What you need to do » Copy out the full listing that comes next, exactly.

Exercise inputs »
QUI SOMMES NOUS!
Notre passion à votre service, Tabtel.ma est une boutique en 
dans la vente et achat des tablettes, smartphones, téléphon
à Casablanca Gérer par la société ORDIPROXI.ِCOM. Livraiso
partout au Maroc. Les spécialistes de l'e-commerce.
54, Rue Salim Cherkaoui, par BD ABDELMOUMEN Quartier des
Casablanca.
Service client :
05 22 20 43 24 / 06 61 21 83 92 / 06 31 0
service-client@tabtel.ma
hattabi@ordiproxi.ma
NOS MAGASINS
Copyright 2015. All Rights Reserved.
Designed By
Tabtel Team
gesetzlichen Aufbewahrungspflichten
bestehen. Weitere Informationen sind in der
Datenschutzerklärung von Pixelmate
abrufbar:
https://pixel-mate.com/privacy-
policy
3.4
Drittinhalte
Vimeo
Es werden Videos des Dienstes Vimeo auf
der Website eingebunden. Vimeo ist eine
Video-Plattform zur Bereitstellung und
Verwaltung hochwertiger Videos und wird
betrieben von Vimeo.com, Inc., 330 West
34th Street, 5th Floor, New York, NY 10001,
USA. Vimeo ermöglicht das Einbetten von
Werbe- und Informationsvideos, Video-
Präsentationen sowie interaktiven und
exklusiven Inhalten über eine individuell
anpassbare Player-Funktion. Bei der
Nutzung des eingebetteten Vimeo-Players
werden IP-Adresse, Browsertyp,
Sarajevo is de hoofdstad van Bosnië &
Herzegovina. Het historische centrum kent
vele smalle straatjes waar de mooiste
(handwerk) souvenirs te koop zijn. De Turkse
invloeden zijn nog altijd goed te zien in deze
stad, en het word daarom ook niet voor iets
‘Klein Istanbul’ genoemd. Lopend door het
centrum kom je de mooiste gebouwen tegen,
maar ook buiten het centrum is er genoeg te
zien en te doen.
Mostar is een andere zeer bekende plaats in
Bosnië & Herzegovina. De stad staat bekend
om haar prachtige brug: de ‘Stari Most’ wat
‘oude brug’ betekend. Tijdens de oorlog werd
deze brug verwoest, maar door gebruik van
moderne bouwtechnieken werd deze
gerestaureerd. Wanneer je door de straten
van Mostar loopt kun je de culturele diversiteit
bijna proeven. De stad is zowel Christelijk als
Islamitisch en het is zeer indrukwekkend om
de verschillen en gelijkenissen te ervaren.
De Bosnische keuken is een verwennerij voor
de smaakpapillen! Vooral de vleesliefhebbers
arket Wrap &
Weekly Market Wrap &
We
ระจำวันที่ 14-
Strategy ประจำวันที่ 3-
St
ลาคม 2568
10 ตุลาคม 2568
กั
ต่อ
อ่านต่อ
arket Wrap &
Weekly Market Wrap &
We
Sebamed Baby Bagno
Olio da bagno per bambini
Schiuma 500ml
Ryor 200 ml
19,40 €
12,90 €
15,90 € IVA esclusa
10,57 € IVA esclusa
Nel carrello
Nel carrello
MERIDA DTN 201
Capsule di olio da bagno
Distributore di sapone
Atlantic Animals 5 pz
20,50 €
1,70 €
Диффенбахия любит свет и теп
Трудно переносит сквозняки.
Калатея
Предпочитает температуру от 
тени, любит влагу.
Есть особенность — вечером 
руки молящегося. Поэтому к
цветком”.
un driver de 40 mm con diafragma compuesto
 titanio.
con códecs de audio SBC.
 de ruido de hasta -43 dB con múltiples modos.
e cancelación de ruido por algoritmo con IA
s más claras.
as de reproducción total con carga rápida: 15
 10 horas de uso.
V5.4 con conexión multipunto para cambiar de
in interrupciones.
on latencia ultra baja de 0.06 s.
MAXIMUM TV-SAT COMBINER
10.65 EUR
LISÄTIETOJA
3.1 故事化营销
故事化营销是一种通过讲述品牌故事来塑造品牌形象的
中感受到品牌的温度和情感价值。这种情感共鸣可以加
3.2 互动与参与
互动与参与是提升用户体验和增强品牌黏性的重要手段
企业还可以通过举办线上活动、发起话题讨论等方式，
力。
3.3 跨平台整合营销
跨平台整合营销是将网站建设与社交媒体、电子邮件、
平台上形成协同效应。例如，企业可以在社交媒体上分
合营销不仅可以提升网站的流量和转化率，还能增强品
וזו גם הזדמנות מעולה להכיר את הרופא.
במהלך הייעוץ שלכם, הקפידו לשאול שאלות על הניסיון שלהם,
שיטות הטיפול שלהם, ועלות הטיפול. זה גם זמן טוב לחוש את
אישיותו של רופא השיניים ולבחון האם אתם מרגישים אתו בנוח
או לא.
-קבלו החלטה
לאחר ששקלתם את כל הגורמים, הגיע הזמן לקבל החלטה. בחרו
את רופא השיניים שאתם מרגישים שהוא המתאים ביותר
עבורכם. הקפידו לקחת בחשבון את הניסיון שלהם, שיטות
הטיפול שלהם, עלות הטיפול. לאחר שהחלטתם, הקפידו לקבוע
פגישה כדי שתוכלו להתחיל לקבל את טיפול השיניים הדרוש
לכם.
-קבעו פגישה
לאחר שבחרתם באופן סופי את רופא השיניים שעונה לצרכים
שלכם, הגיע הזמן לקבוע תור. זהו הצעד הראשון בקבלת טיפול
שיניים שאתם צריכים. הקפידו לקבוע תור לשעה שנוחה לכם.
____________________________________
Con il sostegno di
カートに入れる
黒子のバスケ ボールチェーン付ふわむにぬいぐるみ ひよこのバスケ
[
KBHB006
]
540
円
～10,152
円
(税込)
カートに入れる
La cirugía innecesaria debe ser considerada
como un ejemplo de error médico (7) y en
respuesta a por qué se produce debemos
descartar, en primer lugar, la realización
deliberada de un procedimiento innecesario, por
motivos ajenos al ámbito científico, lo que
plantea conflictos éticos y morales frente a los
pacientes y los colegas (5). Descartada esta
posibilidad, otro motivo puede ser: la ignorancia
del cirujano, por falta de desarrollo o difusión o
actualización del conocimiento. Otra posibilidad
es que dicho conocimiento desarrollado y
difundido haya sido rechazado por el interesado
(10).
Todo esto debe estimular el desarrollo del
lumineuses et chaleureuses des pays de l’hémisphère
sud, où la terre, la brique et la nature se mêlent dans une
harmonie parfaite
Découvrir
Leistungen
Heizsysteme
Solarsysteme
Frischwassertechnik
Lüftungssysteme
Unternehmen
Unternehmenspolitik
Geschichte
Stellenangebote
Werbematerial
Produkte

Final answer »
QUI SOMMES NOUS!
Notre passion à votre service, Tabtel.ma est une boutique en 
dans la vente et achat des tablettes, smartphones, téléphon
à Casablanca Gérer par la société ORDIPROXI.ِCOM. Livraiso
partout au Maroc. Les spécialistes de l'e-commerce.
54, Rue Salim Cherkaoui, par BD ABDELMOUMEN Quartier des
Casablanca.
Service client :
05 22 20 43 24 / 06 61 21 83 92 / 06 31 0
service-client@tabtel.ma
hattabi@ordiproxi.ma
NOS MAGASINS
Copyright 2015. All Rights Reserved.
Designed By
Tabtel Team
gesetzlichen Aufbewahrungspflichten
bestehen. Weitere Informationen sind in der
Datenschutzerklärung von Pixelmate
abrufbar:
https://pixel-mate.com/privacy-
policy
3.4
Drittinhalte
Vimeo
Es werden Videos des Dienstes Vimeo auf
der Website eingebunden. Vimeo ist eine
Video-Plattform zur Bereitstellung und
Verwaltung hochwertiger Videos und wird
betrieben von Vimeo.com, Inc., 330 West
34th Street, 5th Floor, New York, NY 10001,
USA. Vimeo ermöglicht das Einbetten von
Werbe- und Informationsvideos, Video-
Präsentationen sowie interaktiven und
exklusiven Inhalten über eine individuell
anpassbare Player-Funktion. Bei der
Nutzung des eingebetteten Vimeo-Players
werden IP-Adresse, Browsertyp,
Sarajevo is de hoofdstad van Bosnië &
Herzegovina. Het historische centrum kent
vele smalle straatjes waar de mooiste
(handwerk) souvenirs te koop zijn. De Turkse
invloeden zijn nog altijd goed te zien in deze
stad, en het word daarom ook niet voor iets
‘Klein Istanbul’ genoemd. Lopend door het
centrum kom je de mooiste gebouwen tegen,
maar ook buiten het centrum is er genoeg te
zien en te doen.
Mostar is een andere zeer bekende plaats in
Bosnië & Herzegovina. De stad staat bekend
om haar prachtige brug: de ‘Stari Most’ wat
‘oude brug’ betekend. Tijdens de oorlog werd
deze brug verwoest, maar door gebruik van
moderne bouwtechnieken werd deze
gerestaureerd. Wanneer je door de straten
van Mostar loopt kun je de culturele diversiteit
bijna proeven. De stad is zowel Christelijk als
Islamitisch en het is zeer indrukwekkend om
de verschillen en gelijkenissen te ervaren.
De Bosnische keuken is een verwennerij voor
de smaakpapillen! Vooral de vleesliefhebbers
arket Wrap &
Weekly Market Wrap &
We
ระจำวันที่ 14-
Strategy ประจำวันที่ 3-
St
ลาคม 2568
10 ตุลาคม 2568
กั
ต่อ
อ่านต่อ
arket Wrap &
Weekly Market Wrap &
We
Sebamed Baby Bagno
Olio da bagno per bambini
Schiuma 500ml
Ryor 200 ml
19,40 €
12,90 €
15,90 € IVA esclusa
10,57 € IVA esclusa
Nel carrello
Nel carrello
MERIDA DTN 201
Capsule di olio da bagno
Distributore di sapone
Atlantic Animals 5 pz
20,50 €
1,70 €
Диффенбахия любит свет и теп
Трудно переносит сквозняки.
Калатея
Предпочитает температуру от 
тени, любит влагу.
Есть особенность — вечером 
руки молящегося. Поэтому к
цветком”.
un driver de 40 mm con diafragma compuesto
 titanio.
con códecs de audio SBC.
 de ruido de hasta -43 dB con múltiples modos.
e cancelación de ruido por algoritmo con IA
s más claras.
as de reproducción total con carga rápida: 15
 10 horas de uso.
V5.4 con conexión multipunto para cambiar de
in interrupciones.
on latencia ultra baja de 0.06 s.
MAXIMUM TV-SAT COMBINER
10.65 EUR
LISÄTIETOJA
3.1 故事化营销
故事化营销是一种通过讲述品牌故事来塑造品牌形象的
中感受到品牌的温度和情感价值。这种情感共鸣可以加
3.2 互动与参与
互动与参与是提升用户体验和增强品牌黏性的重要手段
企业还可以通过举办线上活动、发起话题讨论等方式，
力。
3.3 跨平台整合营销
跨平台整合营销是将网站建设与社交媒体、电子邮件、
平台上形成协同效应。例如，企业可以在社交媒体上分
合营销不仅可以提升网站的流量和转化率，还能增强品
וזו גם הזדמנות מעולה להכיר את הרופא.
במהלך הייעוץ שלכם, הקפידו לשאול שאלות על הניסיון שלהם,
שיטות הטיפול שלהם, ועלות הטיפול. זה גם זמן טוב לחוש את
אישיותו של רופא השיניים ולבחון האם אתם מרגישים אתו בנוח
או לא.
-קבלו החלטה
לאחר ששקלתם את כל הגורמים, הגיע הזמן לקבל החלטה. בחרו
את רופא השיניים שאתם מרגישים שהוא המתאים ביותר
עבורכם. הקפידו לקחת בחשבון את הניסיון שלהם, שיטות
הטיפול שלהם, עלות הטיפול. לאחר שהחלטתם, הקפידו לקבוע
פגישה כדי שתוכלו להתחיל לקבל את טיפול השיניים הדרוש
לכם.
-קבעו פגישה
לאחר שבחרתם באופן סופי את רופא השיניים שעונה לצרכים
שלכם, הגיע הזמן לקבוע תור. זהו הצעד הראשון בקבלת טיפול
שיניים שאתם צריכים. הקפידו לקבוע תור לשעה שנוחה לכם.
____________________________________
Con il sostegno di
カートに入れる
黒子のバスケ ボールチェーン付ふわむにぬいぐるみ ひよこのバスケ
[
KBHB006
]
540
円
～10,152
円
(税込)
カートに入れる
La cirugía innecesaria debe ser considerada
como un ejemplo de error médico (7) y en
respuesta a por qué se produce debemos
descartar, en primer lugar, la realización
deliberada de un procedimiento innecesario, por
motivos ajenos al ámbito científico, lo que
plantea conflictos éticos y morales frente a los
pacientes y los colegas (5). Descartada esta
posibilidad, otro motivo puede ser: la ignorancia
del cirujano, por falta de desarrollo o difusión o
actualización del conocimiento. Otra posibilidad
es que dicho conocimiento desarrollado y
difundido haya sido rechazado por el interesado
(10).
Todo esto debe estimular el desarrollo del
lumineuses et chaleureuses des pays de l’hémisphère
sud, où la terre, la brique et la nature se mêlent dans une
harmonie parfaite
Découvrir
Leistungen
Heizsysteme
Solarsysteme
Frischwassertechnik
Lüftungssysteme
Unternehmen
Unternehmenspolitik
Geschichte
Stellenangebote
Werbematerial
Produkte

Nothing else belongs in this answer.